Content starts

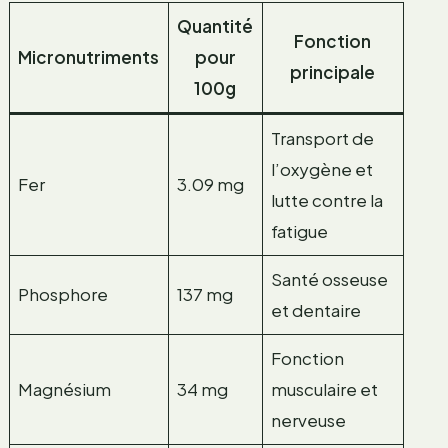
Quantité
Fonction
Micronutriments
pour
principale
100g
Transport de
l’oxygène et
Fer
3.09 mg
lutte contre la
fatigue
Santé osseuse
Phosphore
137 mg
et dentaire
Fonction
Magnésium
34 mg
musculaire et
nerveuse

Content ends

Word for word, give the data above again, without any images.

Quantité
Fonction
Micronutriments
pour
principale
100g
Transport de
l’oxygène et
Fer
3.09 mg
lutte contre la
fatigue
Santé osseuse
Phosphore
137 mg
et dentaire
Fonction
Magnésium
34 mg
musculaire et
nerveuse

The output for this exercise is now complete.